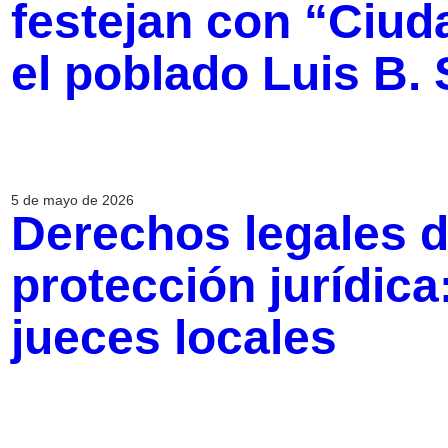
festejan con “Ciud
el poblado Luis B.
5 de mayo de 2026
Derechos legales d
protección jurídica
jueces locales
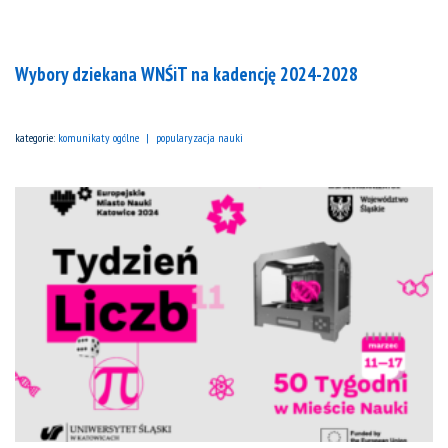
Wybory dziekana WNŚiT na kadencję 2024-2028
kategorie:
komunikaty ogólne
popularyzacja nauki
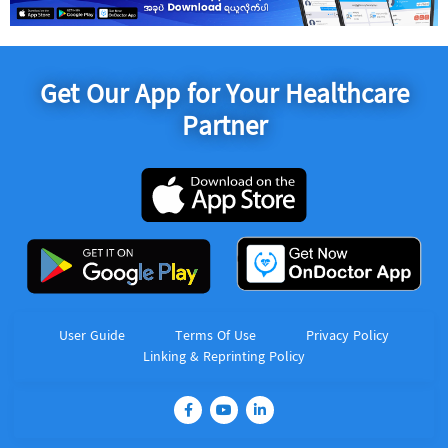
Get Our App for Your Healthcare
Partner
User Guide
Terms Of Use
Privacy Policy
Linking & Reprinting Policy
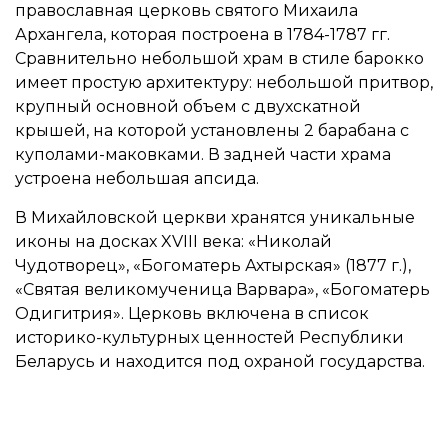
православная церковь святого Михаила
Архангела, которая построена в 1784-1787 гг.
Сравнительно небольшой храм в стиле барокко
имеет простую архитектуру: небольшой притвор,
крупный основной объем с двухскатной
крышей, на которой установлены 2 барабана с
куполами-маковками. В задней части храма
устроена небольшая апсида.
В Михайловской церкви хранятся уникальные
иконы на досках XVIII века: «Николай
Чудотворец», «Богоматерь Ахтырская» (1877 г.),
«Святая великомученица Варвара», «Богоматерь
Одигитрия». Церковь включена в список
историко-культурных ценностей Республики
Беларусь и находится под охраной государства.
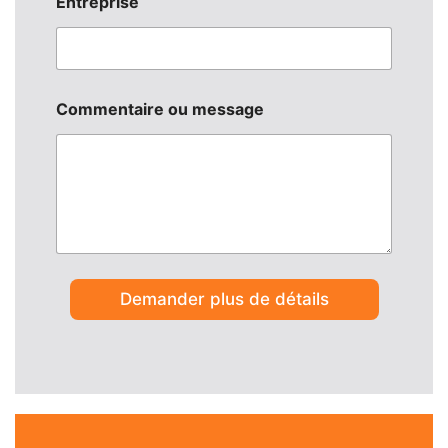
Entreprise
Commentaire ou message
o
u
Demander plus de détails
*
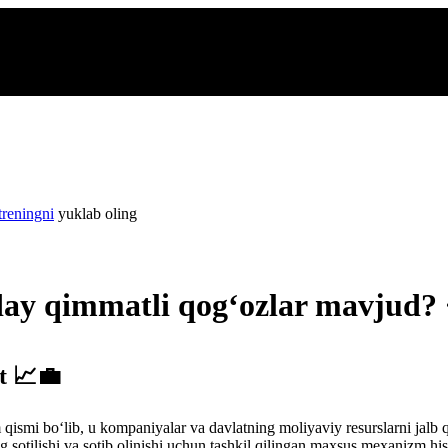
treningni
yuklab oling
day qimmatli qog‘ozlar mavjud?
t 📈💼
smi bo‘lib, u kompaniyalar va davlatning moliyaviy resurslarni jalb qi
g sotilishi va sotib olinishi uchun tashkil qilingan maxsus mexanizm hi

....

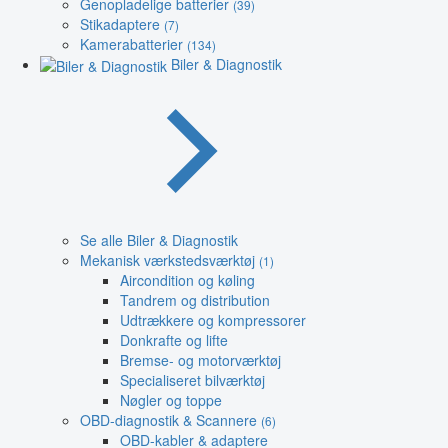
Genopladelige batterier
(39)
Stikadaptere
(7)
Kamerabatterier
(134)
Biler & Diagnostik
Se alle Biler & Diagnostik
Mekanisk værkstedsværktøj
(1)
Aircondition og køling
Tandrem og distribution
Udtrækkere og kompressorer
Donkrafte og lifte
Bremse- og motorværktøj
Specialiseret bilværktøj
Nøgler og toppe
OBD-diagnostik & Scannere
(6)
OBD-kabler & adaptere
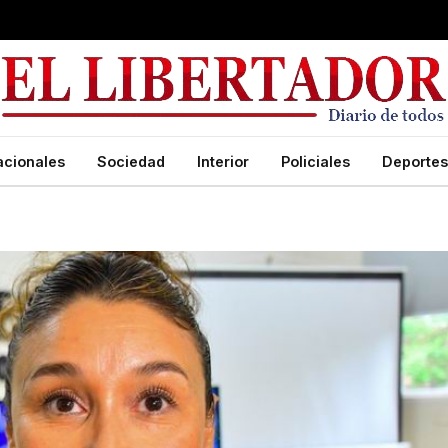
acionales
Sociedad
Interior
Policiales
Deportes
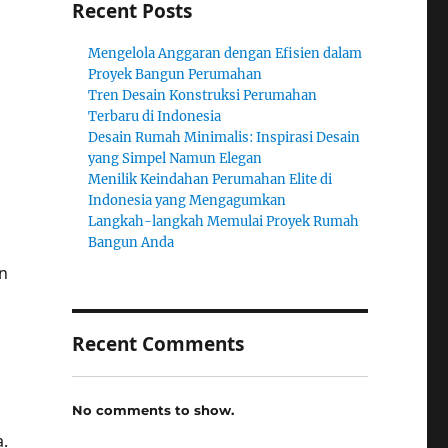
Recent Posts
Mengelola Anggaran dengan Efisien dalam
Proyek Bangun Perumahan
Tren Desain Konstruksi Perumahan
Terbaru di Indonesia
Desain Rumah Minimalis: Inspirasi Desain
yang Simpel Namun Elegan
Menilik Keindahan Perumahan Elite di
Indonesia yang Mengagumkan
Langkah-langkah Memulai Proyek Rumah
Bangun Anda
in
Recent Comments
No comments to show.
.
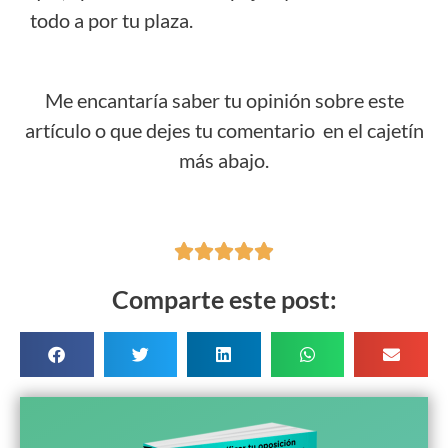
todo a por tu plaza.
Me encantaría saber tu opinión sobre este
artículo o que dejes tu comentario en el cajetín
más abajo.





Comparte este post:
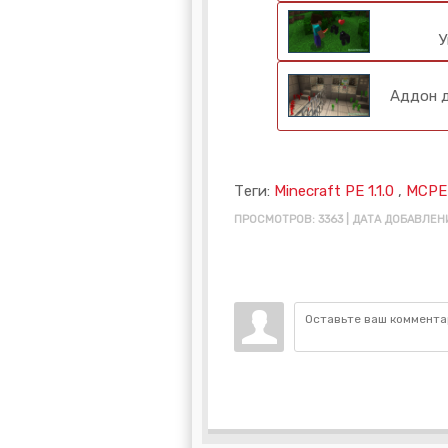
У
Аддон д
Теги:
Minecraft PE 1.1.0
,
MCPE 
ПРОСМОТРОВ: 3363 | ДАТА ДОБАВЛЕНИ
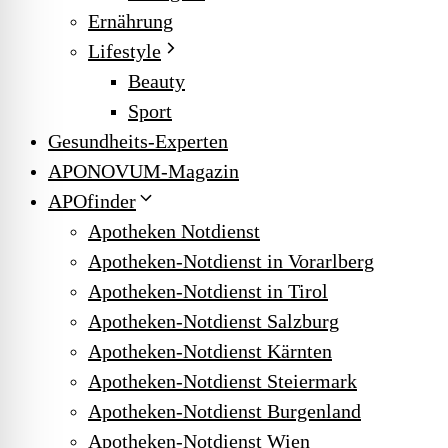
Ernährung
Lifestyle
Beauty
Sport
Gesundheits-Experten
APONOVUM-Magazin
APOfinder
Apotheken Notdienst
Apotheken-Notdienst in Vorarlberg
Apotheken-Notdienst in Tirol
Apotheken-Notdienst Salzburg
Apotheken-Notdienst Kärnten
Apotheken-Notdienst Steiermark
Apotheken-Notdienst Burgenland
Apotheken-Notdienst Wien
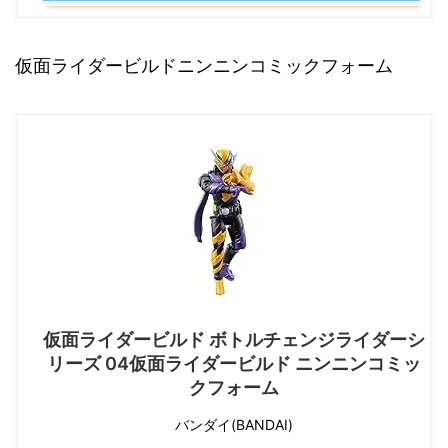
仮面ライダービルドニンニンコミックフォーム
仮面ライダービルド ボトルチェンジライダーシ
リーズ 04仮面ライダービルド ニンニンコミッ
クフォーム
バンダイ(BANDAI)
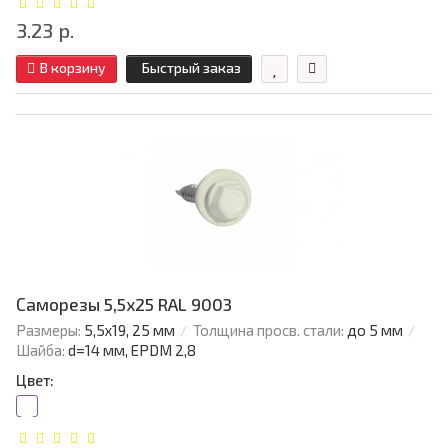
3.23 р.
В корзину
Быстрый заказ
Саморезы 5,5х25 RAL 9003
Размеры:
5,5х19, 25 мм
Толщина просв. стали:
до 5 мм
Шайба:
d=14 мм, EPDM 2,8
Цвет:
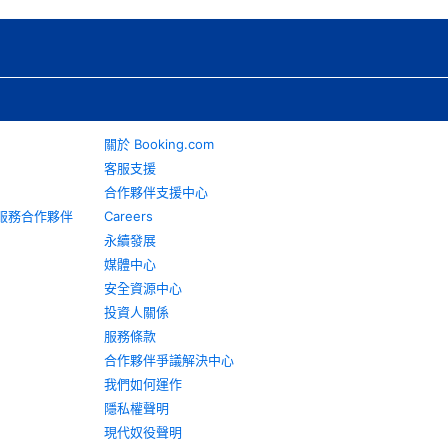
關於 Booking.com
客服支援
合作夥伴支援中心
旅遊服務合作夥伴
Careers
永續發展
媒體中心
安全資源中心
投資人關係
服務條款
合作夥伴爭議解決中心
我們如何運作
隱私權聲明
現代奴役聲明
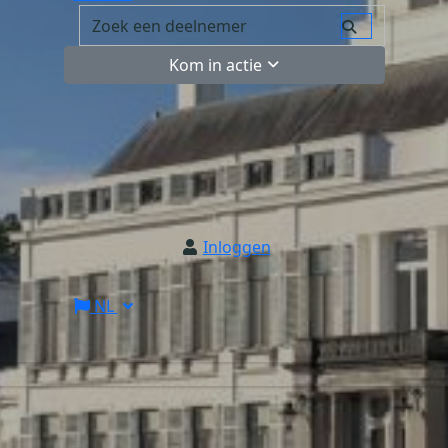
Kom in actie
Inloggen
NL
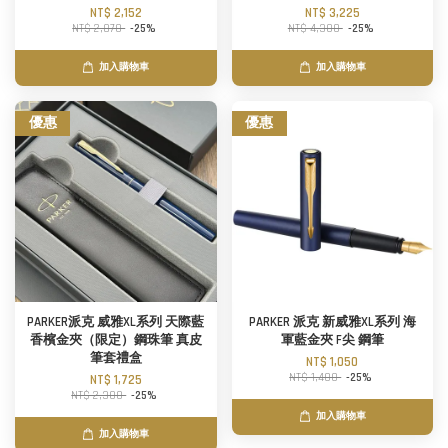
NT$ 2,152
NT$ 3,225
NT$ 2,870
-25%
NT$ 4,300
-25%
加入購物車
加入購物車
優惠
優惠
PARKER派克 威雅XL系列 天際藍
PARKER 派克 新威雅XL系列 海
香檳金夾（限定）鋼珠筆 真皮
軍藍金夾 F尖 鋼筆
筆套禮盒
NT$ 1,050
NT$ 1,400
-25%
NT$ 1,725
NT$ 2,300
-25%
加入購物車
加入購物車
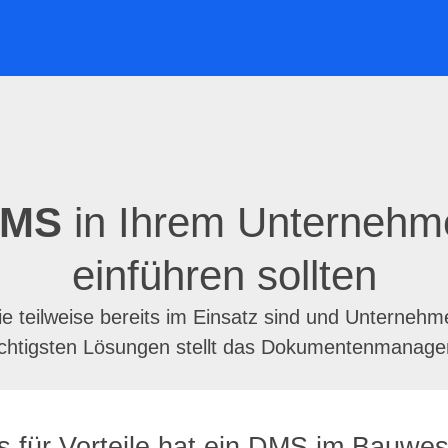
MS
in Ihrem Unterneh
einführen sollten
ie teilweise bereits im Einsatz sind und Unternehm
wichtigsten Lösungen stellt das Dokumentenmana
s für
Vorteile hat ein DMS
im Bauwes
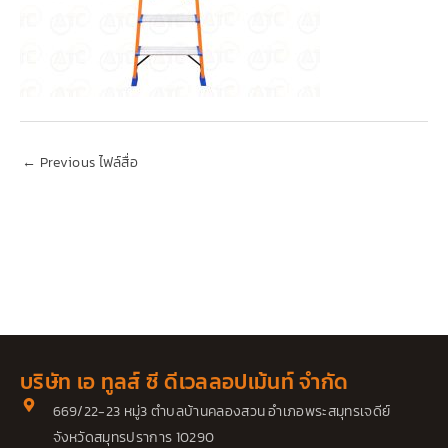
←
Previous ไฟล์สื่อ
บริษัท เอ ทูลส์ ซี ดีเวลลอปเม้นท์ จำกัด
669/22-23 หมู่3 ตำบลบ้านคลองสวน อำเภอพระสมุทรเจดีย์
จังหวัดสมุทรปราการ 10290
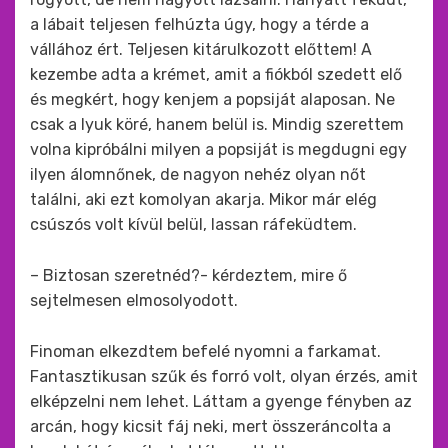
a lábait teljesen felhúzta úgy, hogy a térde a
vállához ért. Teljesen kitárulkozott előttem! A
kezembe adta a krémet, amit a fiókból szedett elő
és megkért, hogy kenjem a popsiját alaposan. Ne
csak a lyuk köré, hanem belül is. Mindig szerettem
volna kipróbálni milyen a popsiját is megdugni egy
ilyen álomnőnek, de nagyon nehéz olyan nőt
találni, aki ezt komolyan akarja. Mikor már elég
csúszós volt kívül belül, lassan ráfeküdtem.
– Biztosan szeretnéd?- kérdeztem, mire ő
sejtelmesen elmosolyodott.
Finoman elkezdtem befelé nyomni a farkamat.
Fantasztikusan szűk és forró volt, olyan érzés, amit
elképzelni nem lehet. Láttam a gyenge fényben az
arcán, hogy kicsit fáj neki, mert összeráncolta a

....

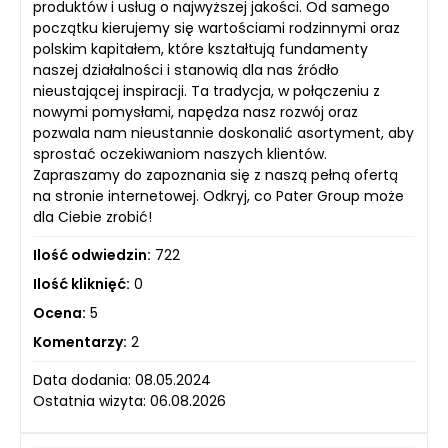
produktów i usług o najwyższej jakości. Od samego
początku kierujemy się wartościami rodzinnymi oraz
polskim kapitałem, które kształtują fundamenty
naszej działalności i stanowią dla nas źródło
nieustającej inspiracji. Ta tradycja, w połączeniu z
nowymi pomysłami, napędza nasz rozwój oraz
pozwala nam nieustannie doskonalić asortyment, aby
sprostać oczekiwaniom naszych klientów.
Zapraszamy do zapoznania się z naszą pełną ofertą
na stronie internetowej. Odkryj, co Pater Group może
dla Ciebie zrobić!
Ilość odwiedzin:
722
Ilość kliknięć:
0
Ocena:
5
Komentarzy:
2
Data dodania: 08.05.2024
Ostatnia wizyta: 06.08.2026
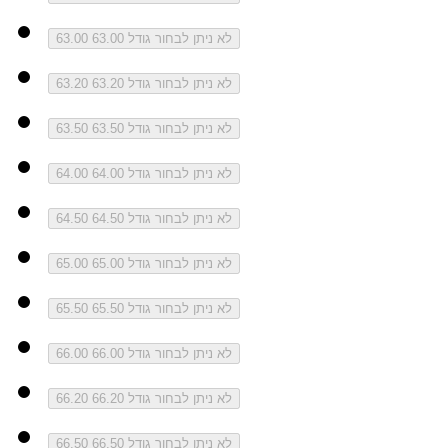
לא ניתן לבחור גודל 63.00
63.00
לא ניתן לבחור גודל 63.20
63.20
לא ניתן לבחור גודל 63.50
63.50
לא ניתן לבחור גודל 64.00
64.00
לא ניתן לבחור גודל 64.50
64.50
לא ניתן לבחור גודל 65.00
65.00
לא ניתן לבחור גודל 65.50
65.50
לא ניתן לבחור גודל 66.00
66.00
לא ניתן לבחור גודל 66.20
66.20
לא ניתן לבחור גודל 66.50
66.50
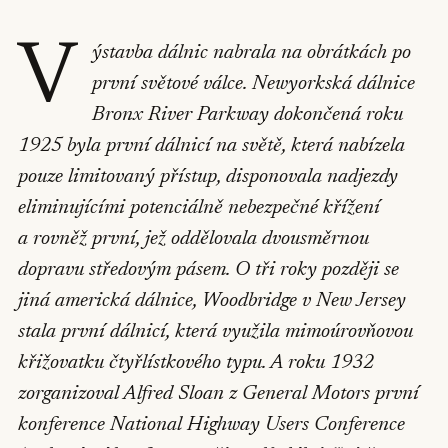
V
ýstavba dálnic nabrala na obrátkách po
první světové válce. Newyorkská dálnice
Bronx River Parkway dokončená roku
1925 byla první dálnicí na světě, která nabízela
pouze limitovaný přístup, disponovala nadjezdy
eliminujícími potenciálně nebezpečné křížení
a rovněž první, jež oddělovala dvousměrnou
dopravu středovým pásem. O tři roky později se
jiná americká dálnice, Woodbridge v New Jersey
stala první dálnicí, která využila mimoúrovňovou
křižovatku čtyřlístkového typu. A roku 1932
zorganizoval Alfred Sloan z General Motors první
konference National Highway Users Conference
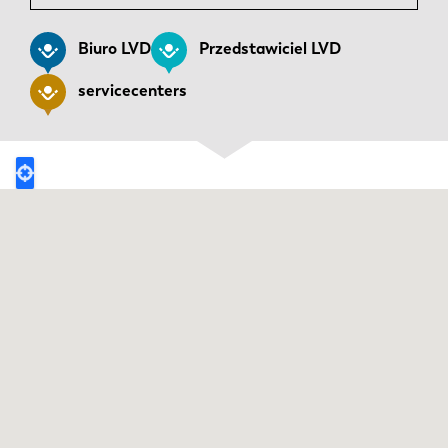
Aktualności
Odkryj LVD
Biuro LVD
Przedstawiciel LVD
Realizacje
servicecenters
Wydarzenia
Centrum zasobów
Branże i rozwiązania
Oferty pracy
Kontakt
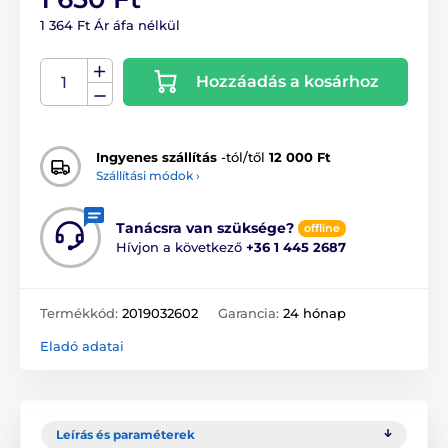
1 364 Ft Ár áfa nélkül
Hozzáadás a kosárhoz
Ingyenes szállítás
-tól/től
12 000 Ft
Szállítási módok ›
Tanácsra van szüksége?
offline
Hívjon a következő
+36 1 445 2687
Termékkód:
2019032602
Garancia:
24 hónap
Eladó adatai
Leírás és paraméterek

....

Task directions:
Every line above in which the word "ניתן" is present must be copied into the answer.

Exercise result:
לא ניתן לבחור גודל 63.00
לא ניתן לבחור גודל 63.20
לא ניתן לבחור גודל 63.50
לא ניתן לבחור גודל 64.00
לא ניתן לבחור גודל 64.50
לא ניתן לבחור גודל 65.00
לא ניתן לבחור גודל 65.50
לא ניתן לבחור גודל 66.00
לא ניתן לבחור גודל 66.20
לא ניתן לבחור גודל 66.50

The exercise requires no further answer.